A Phase 1 Study to Evaluate the Safety, Tolerability and Pharmacokinetics of Single and Multiple Ascending Doses of Antimicrobial Peptide PL-18 Vaginal Suppositories in Healthy Adult Subjects

This is a Single-center, Randomized, Double-blind, Placebo-controlled Phase I Study to Evaluate the Safety, Tolerability and PK Profiles of Single and Multiple Ascending Doses of Antimicrobial Peptide PL-18 Vaginal Suppositories.

Study Overview

• Status: Recruiting
• Conditions: Bacterial Vaginosis; Colpomycosis; Mixede Vaginitis
• Intervention / Treatment: Drug: Dose 1 to 5 of Antimicrobial Peptide PL-18 Vaginal Suppositories; Drug: Placebo dose 1 to 5 of Antimicrobial Peptide PL-18 Vaginal Suppositories

Detailed Description

Subjects who provide written informed consent to participate voluntarily in the clinical study will be screened. Eligible subjects will be sequentially enrolled into the above five sequential cohorts and randomized to receive PL-18 (cohort 1: n=8; cohort 2/3/4/5: n=6) or matching placebo (n=2). Subjects will be observed for 3 days after a single dose and receive PL-18 or placebo, once daily, for 6 consecutive days, if no grade ≥2 drug-related adverse events (AEs) occur.
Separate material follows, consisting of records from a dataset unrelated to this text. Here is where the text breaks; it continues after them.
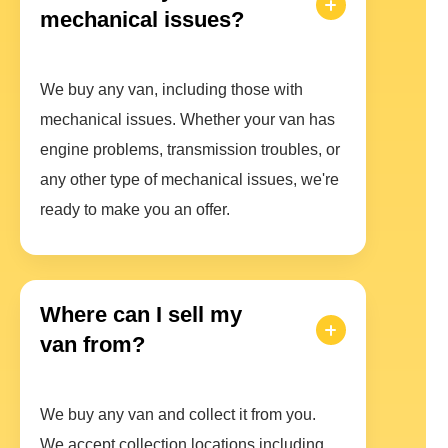
mechanical issues?
We buy any van, including those with
mechanical issues. Whether your van has
engine problems, transmission troubles, or
any other type of mechanical issues, we're
ready to make you an offer.
Where can I sell my
van from?
We buy any van and collect it from you.
We accept collection locations including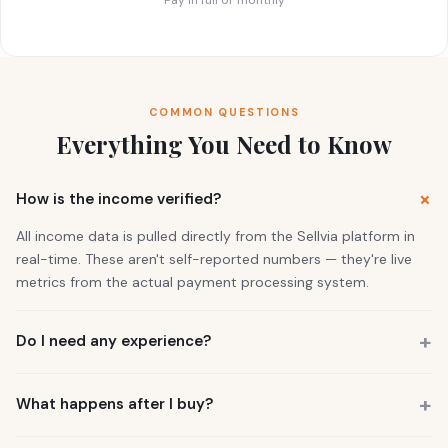
COMMON QUESTIONS
Everything You Need to Know
How is the income verified?
All income data is pulled directly from the Sellvia platform in
real-time. These aren't self-reported numbers — they're live
metrics from the actual payment processing system.
Do I need any experience?
No. 73% of our buyers had zero business experience. The
business is already running. You also get a personal Growth
What happens after I buy?
Manager who guides you through everything.
You get instant access to the store — it's live and earning right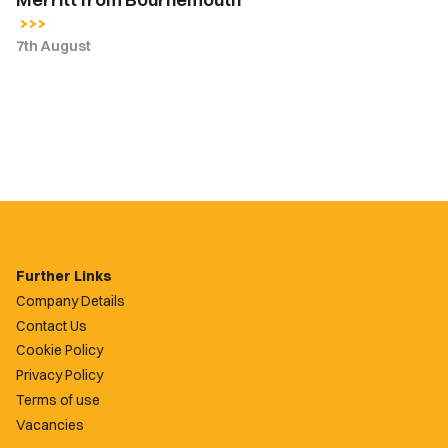
7th August
Further Links
Company Details
Contact Us
Cookie Policy
Privacy Policy
Terms of use
Vacancies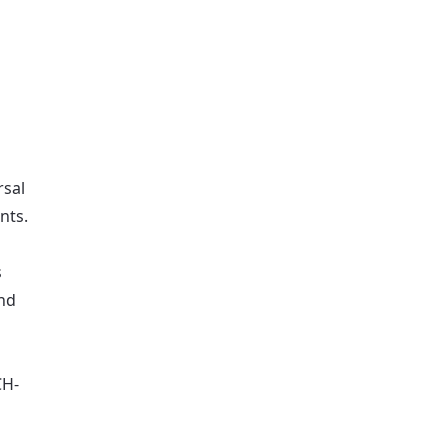
rsal
nts.
s
and
CH-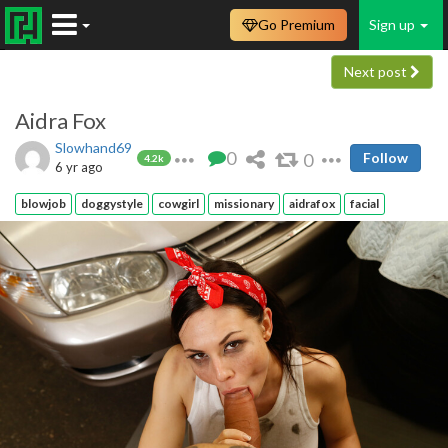
Go Premium
Sign up
Next post
Aidra Fox
Slowhand69
0
0
Follow
4.2k
6 yr ago
blowjob
doggystyle
cowgirl
missionary
aidrafox
facial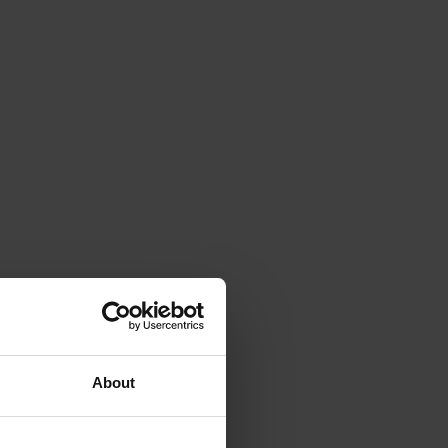
About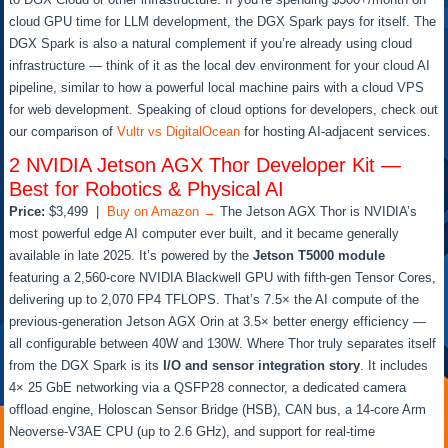
cloud GPU time for LLM development, the DGX Spark pays for itself. The
DGX Spark is also a natural complement if you’re already using cloud
infrastructure — think of it as the local dev environment for your cloud AI
pipeline, similar to how a powerful local machine pairs with a cloud VPS
for web development. Speaking of cloud options for developers, check out
our comparison of
Vultr vs DigitalOcean
for hosting AI-adjacent services.
2
NVIDIA Jetson AGX Thor Developer Kit —
Best for Robotics & Physical AI
Price:
$3,499 |
Buy on Amazon →
The Jetson AGX Thor is NVIDIA’s
most powerful edge AI computer ever built, and it became generally
available in late 2025. It’s powered by the
Jetson T5000 module
featuring a 2,560-core NVIDIA Blackwell GPU with fifth-gen Tensor Cores,
delivering up to 2,070 FP4 TFLOPS. That’s 7.5× the AI compute of the
previous-generation Jetson AGX Orin at 3.5× better energy efficiency —
all configurable between 40W and 130W. Where Thor truly separates itself
from the DGX Spark is its
I/O and sensor integration story
. It includes
4× 25 GbE networking via a QSFP28 connector, a dedicated camera
offload engine, Holoscan Sensor Bridge (HSB), CAN bus, a 14-core Arm
Neoverse-V3AE CPU (up to 2.6 GHz), and support for real-time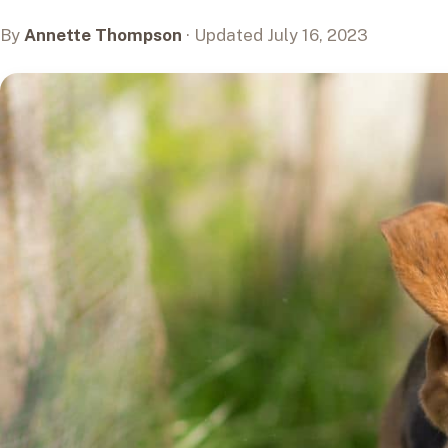
By
Annette Thompson
· Updated July 16, 2023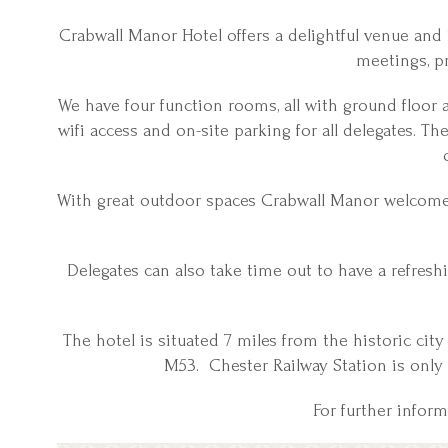
Crabwall Manor Hotel offers a delightful venue and i
meetings, pr
We have four function rooms, all with ground floor
wifi access and on-site parking for all delegates. T
With great outdoor spaces Crabwall Manor welcomes 
Delegates can also take time out to have a refresh
The hotel is situated 7 miles from the historic city
M53. Chester Railway Station is only
For further infor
During the study, PK sample collection, physical examination, vital signs, laboratory tests, electrocardiography (ECG) and tolerance evaluation will be performed based on the protocol schedule.
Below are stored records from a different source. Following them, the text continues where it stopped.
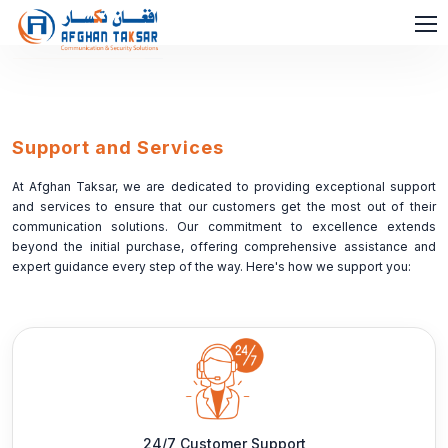
Support and Services
At Afghan Taksar, we are dedicated to providing exceptional support
and services to ensure that our customers get the most out of their
communication solutions. Our commitment to excellence extends
beyond the initial purchase, offering comprehensive assistance and
expert guidance every step of the way. Here's how we support you:
24/7 Customer Support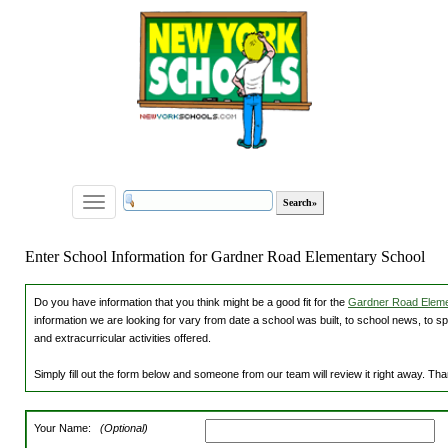
Toggle
navigation
Enter School Information for Gardner Road Elementary School
Do you have information that you think might be a good fit for the
Gardner Road Elemen
information we are looking for vary from date a school was built, to school news, to s
and extracurricular activities offered.
Simply fill out the form below and someone from our team will review it right away. Th
Your Name:
(Optional)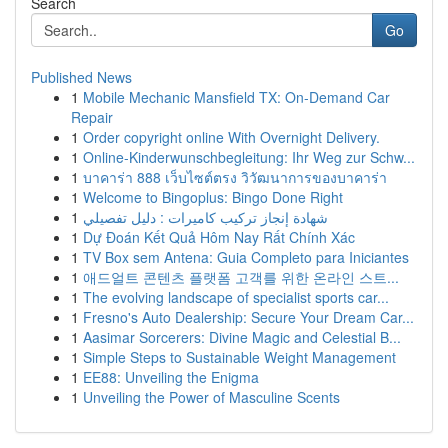
Search
Go
Published News
1
Mobile Mechanic Mansfield TX: On-Demand Car
Repair
1
Order copyright online With Overnight Delivery.
1
Online-Kinderwunschbegleitung: Ihr Weg zur Schw...
1
บาคาร่า 888 เว็บไซต์ตรง วิวัฒนาการของบาคาร่า
1
Welcome to Bingoplus: Bingo Done Right
1
شهادة إنجاز تركيب كاميرات : دليل تفصيلي
1
Dự Đoán Kết Quả Hôm Nay Rất Chính Xác
1
TV Box sem Antena: Guia Completo para Iniciantes
1
애드얼트 콘텐츠 플랫폼 고객를 위한 온라인 스트...
1
The evolving landscape of specialist sports car...
1
Fresno's Auto Dealership: Secure Your Dream Car...
1
Aasimar Sorcerers: Divine Magic and Celestial B...
1
Simple Steps to Sustainable Weight Management
1
EE88: Unveiling the Enigma
1
Unveiling the Power of Masculine Scents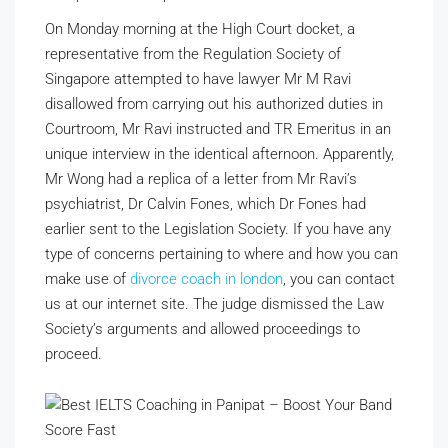
On Monday morning at the High Court docket, a
representative from the Regulation Society of
Singapore attempted to have lawyer Mr M Ravi
disallowed from carrying out his authorized duties in
Courtroom, Mr Ravi instructed and TR Emeritus in an
unique interview in the identical afternoon. Apparently,
Mr Wong had a replica of a letter from Mr Ravi’s
psychiatrist, Dr Calvin Fones, which Dr Fones had
earlier sent to the Legislation Society. If you have any
type of concerns pertaining to where and how you can
make use of
divorce coach in london
, you can contact
us at our internet site. The judge dismissed the Law
Society’s arguments and allowed proceedings to
proceed.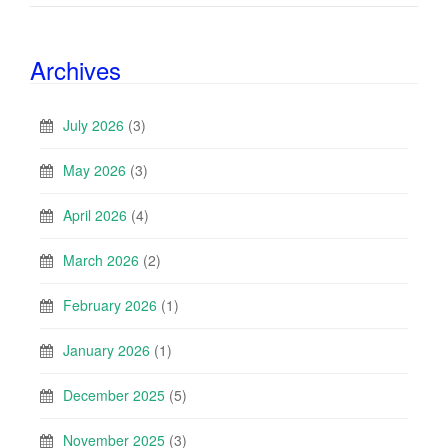
Archives
July 2026
(3)
May 2026
(3)
April 2026
(4)
March 2026
(2)
February 2026
(1)
January 2026
(1)
December 2025
(5)
November 2025
(3)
To ensure the safety of the subjects, two sentinel subjects will be enrolled first in each cohort; one subject will be randomized to receive PL-18, and the other subject randomized to receive placebo. The safety data of the two sentinel subjects from initiation of single dosing to the last drug administration of multiple dosing on D11 will be reviewed by the investigator and sponsor before the subsequent subjects in that dose cohort are enrolled. Subsequent subjects could be simultaneously enrolled, with one randomized to receive placebo and others randomized to receive PL-18.
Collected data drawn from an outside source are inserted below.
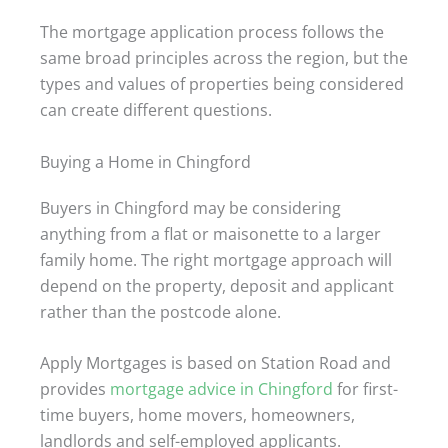
The mortgage application process follows the
same broad principles across the region, but the
types and values of properties being considered
can create different questions.
Buying a Home in Chingford
Buyers in Chingford may be considering
anything from a flat or maisonette to a larger
family home. The right mortgage approach will
depend on the property, deposit and applicant
rather than the postcode alone.
Apply Mortgages is based on Station Road and
provides
mortgage advice in Chingford
for first-
time buyers, home movers, homeowners,
landlords and self-employed applicants.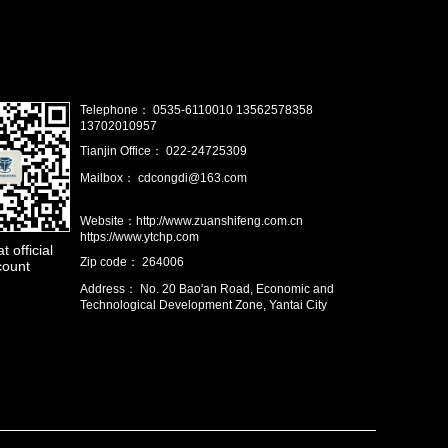
Telephone： 0535-6110010 13562578358
13702010957
Tianjin Office： 022-24725309
Mailbox： cdcongdi@163.com
Website：http://www.zuanshifeng.com.cn
https://www.ytchp.com
 official
Zip code： 264006
count
Address： No. 20 Bao'an Road, Economic and
Technological Development Zone, Yantai City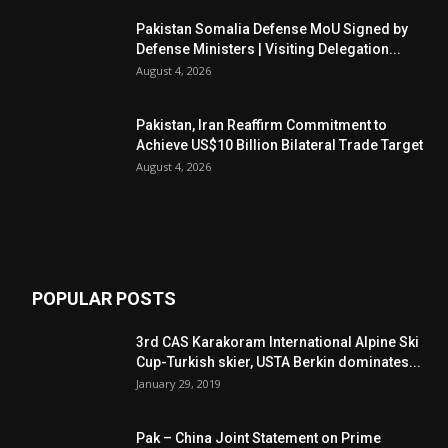
Pakistan Somalia Defense MoU Signed by
Defense Ministers | Visiting Delegation...
August 4, 2026
Pakistan, Iran Reaffirm Commitment to
Achieve US$10 Billion Bilateral Trade Target
August 4, 2026
POPULAR POSTS
3rd CAS Karakoram International Alpine Ski
Cup-Turkish skier, USTA Berkin dominates...
January 29, 2019
Pak – China Joint Statement on Prime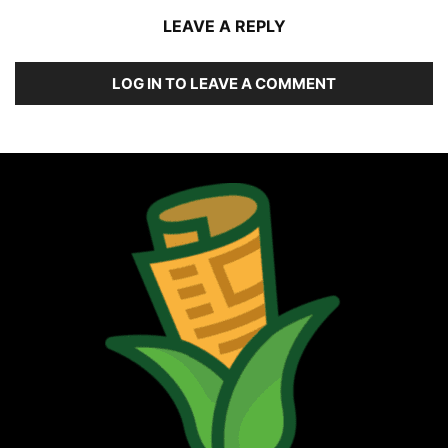
LEAVE A REPLY
LOG IN TO LEAVE A COMMENT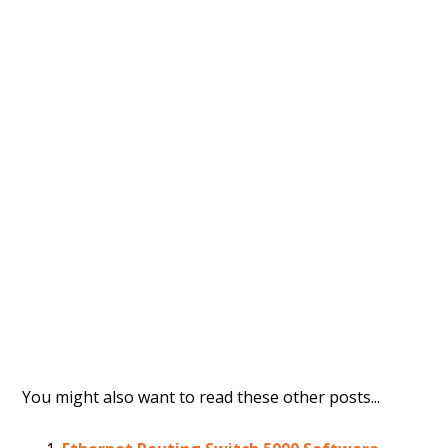
You might also want to read these other posts...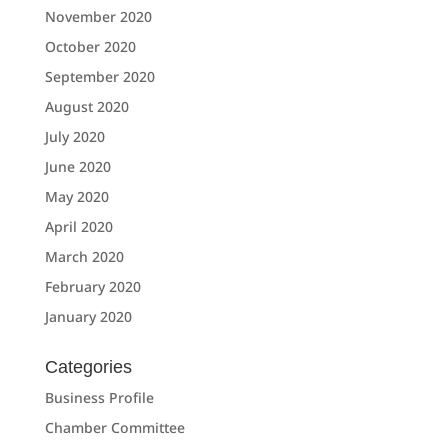
November 2020
October 2020
September 2020
August 2020
July 2020
June 2020
May 2020
April 2020
March 2020
February 2020
January 2020
Categories
Business Profile
Chamber Committee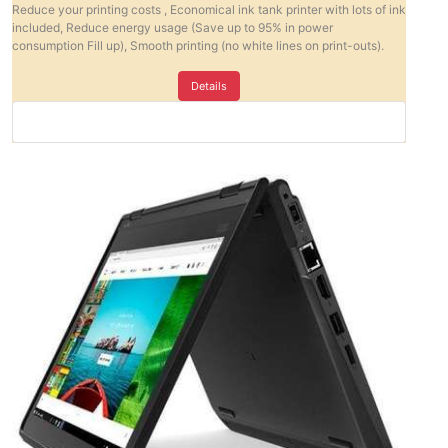
Reduce your printing costs , Economical ink tank printer with lots of ink
included, Reduce energy usage (Save up to 95% in power
consumption Fill up), Smooth printing (no white lines on print-outs).
Details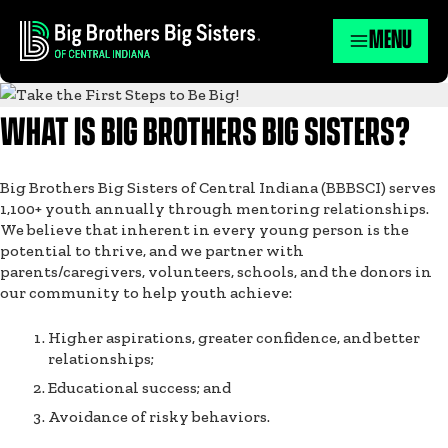
MENU
WHAT IS BIG BROTHERS BIG SISTERS?
Big Brothers Big Sisters of Central Indiana (BBBSCI) serves
1,100+ youth annually through mentoring relationships.
We believe that inherent in every young person is the
potential to thrive, and we partner with
parents/caregivers, volunteers, schools, and the donors in
our community to help youth achieve:
Higher aspirations, greater confidence, and better
relationships;
Educational success; and
Avoidance of risky behaviors.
• Study Type: Interventional
• Enrollment (Estimated): 50
• Phase: Phase 1

Contacts and Locations

• Study Contact: Name: Kristi McLendon, Dr; Phone Number: 37072720; Email: K.mclendon@nucleusnetwork.com.au

Study Locations

• Australia
  • Queensland
    • Brisbane, Queensland, Australia, 4006
      • Recruiting
      • Q-Pharm Pty. Ltd
      • Contact: Kristi McLendon, Dr; Phone Number: 37072720; Email: K.mclendon@nucleusnetwork.com.au

Participation Criteria

Eligibility Criteria

• Ages Eligible for Study: 18 years to 55 years (Adult)
• Accepts Healthy Volunteers: Yes

Description

Inclusion Criteria:

• A subject will be eligible for inclusion in this study only if all of the following criteria are met:

  1. Voluntarily signed written informed consent;
  2. Ability to comprehend the purpose of the study; ability to co-operate with the investigator and comply with all study requirements;
  3. Adult females aged between 18 and 55 years (inclusive);
  4. Body weight between 50 and 100 kg (inclusive) and body mass index (BMI) within 18~32 kg/m2 (inclusive).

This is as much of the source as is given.